For the past few months, I've been developing a neural network that learns to play a 3D fighting game by trying to mimic how I play, in Keras, using a Tensorflow backend. The input data consists of both a low-resolution, greyscaled version of the frame at the time, along with some corresponding categorical information. I extract important information from the game using computer vision and represent that using a multi-hot array. E.g. [0, 1, 0, 0, 0, 0, 1, 0, 0, 0] where each index represents some information about that moment, like if the enemy is attacking. This all might be useless information, but I'm providing it just in case.
The labels are the crucial matter. I am providing the network with an array of the buttons that I am pressing at that moment in time. The key thing to note is that this array is multi-hot, as I am often pressing multiple buttons at once.
The unfortunate problem I have had from the start was that my network just doesn't seem to work well.

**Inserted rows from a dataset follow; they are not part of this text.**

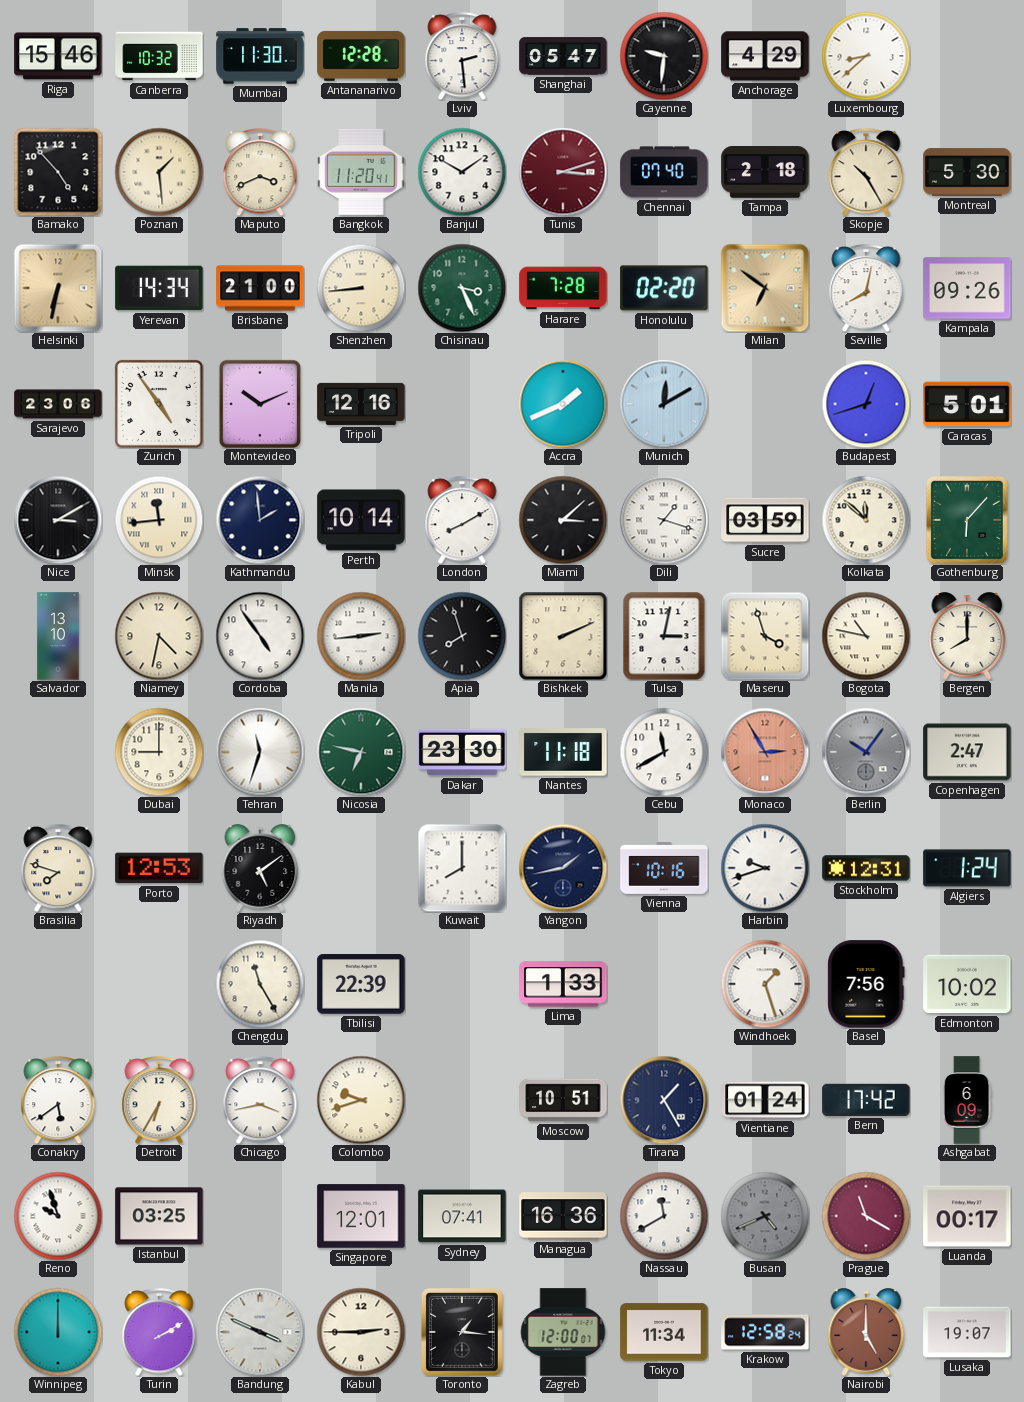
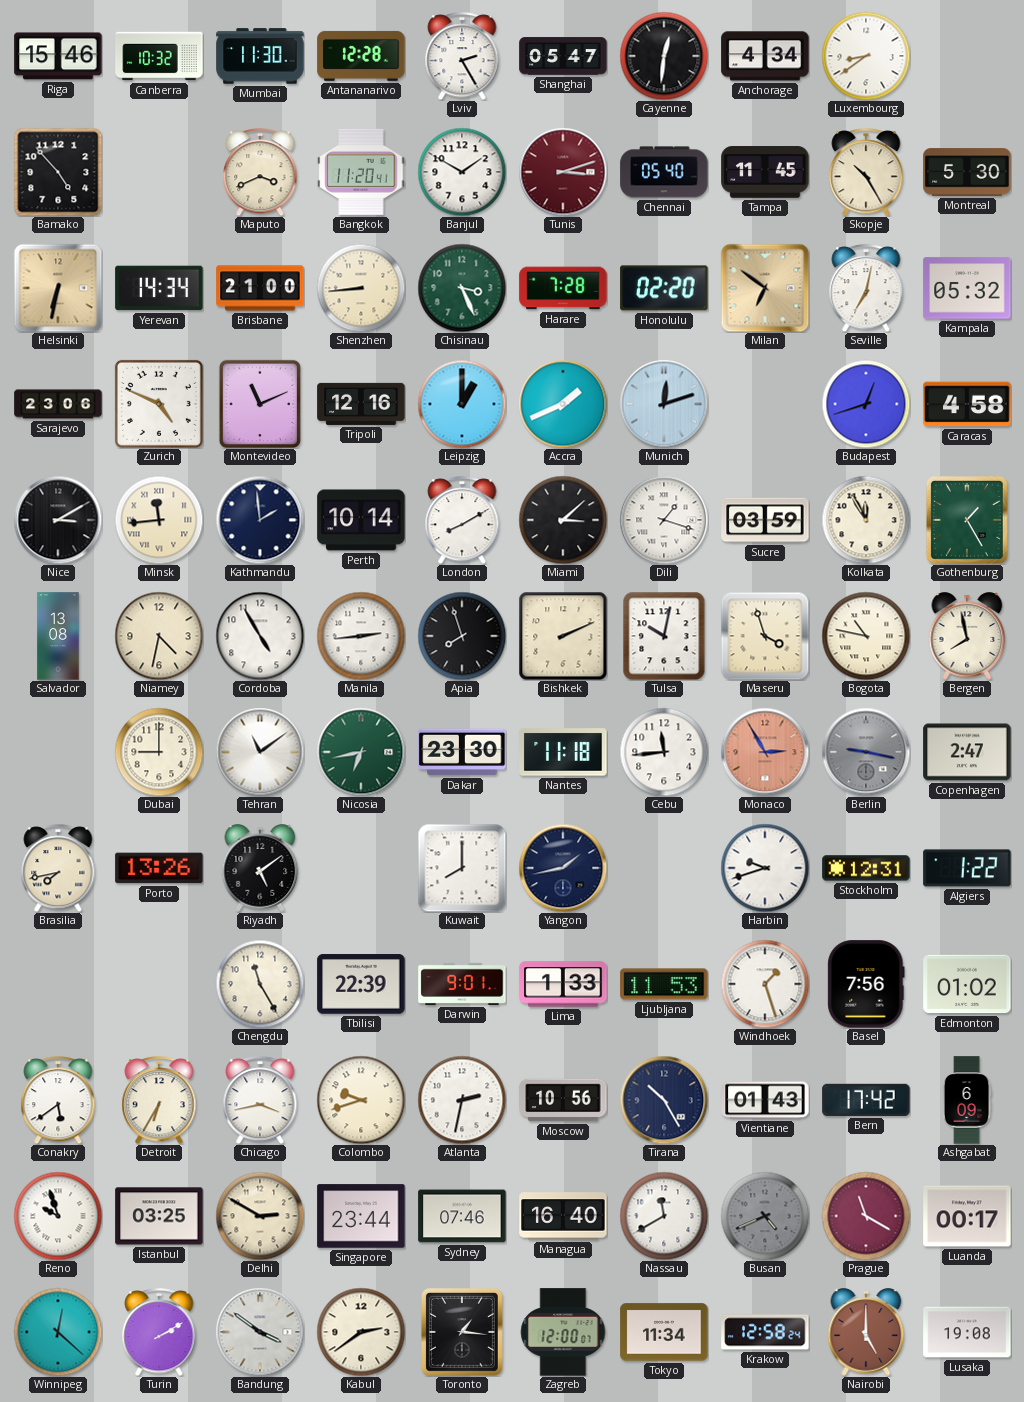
Lviv: 2:29 -> 2:25
Cayenne: 9:31 -> 12:31
Anchorage: 4:29 -> 4:34
Luxembourg: 8:38 -> 8:39
Poznan: 1:29 -> none
Chennai: 07:40 -> 05:40
Tampa: 2:18 -> 11:45
Seville: 8:02 -> 7:02
Kampala: 09:26 -> 05:32
Zurich: 4:54 -> 4:49
Montevideo: 10:11 -> 11:11
Leipzig: none -> 1:00
Munich: 12:10 -> 12:12
Caracas: 5:01 -> 4:58
Kolkata: 11:52 -> 11:55
Gothenburg: 6:07 -> 1:25
Salvador: 13:10 -> 13:08
Cordoba: 4:54 -> 4:55
Tulsa: 3:02 -> 10:02
Bergen: 8:00 -> 7:58
Tehran: 11:33 -> 11:09
Nicosia: 6:47 -> 6:43
Cebu: 11:40 -> 11:44
Berlin: 10:06 -> 9:17
Brasilia: 7:48 -> 7:43
Porto: 12:53 -> 13:26
Vienna: 10:16 -> none
Algiers: 1:24 -> 1:22
Darwin: none -> 9:01
Ljubljana: none -> 11:53
Edmonton: 10:02 -> 01:02
Atlanta: none -> 2:32
Moscow: 10:51 -> 10:56
Tirana: 1:25 -> 10:25
Vientiane: 01:24 -> 01:43
Delhi: none -> 2:50
Singapore: 12:01 -> 23:44
Sydney: 07:41 -> 07:46
Managua: 16:36 -> 16:40
Winnipeg: 12:00 -> 12:22
Bandung: 3:49 -> 3:51
Kabul: 2:45 -> 2:39
Lusaka: 19:07 -> 19:08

It claims to achieve over 90% accuracy and validation accuracy, and yet only exhibits some form of intelligence when tested. I think this is down to the inherent imbalance of my training labels, as some buttons are just far, far more likely to be pressed than others. But I'm really not sure how to deal with balancing them, as traditional methods like over and undersampling or using class weightings don't work with multi-label classification. I'm basically stuck, and googling isn't really helping.
Any help or advice would be greatly appreciated. If you need more information, please don't hesitate to ask. Thank you!
EDIT: Additional information - The network architecture consists of two branches - one LSTM layer for the categorical data, and one convolutional layer for the image data. These are then concatenated and fed through two Dense layers before finally going through a sigmoid activation. I am using binary-crossentropy as a loss function. This is really the only combination of activation and loss that I am aware of for multi-label classification. In terms of metrics, both accuracy and binary accuracy appear to result in over 90% for validation and training each time, right from epoch 1.
Here is a diagram of the model:
EDIT 2: After doing some thinking, might one potential way around this be to split everything up into to two neural networks? One for approximately half of the classes, the ones that are over-represented, and one for the under-represented, then run them simultaenously after training. Might this be a solution? Also if any better metric could be suggested than binary accuracy, that would be appreciated. Thanks again.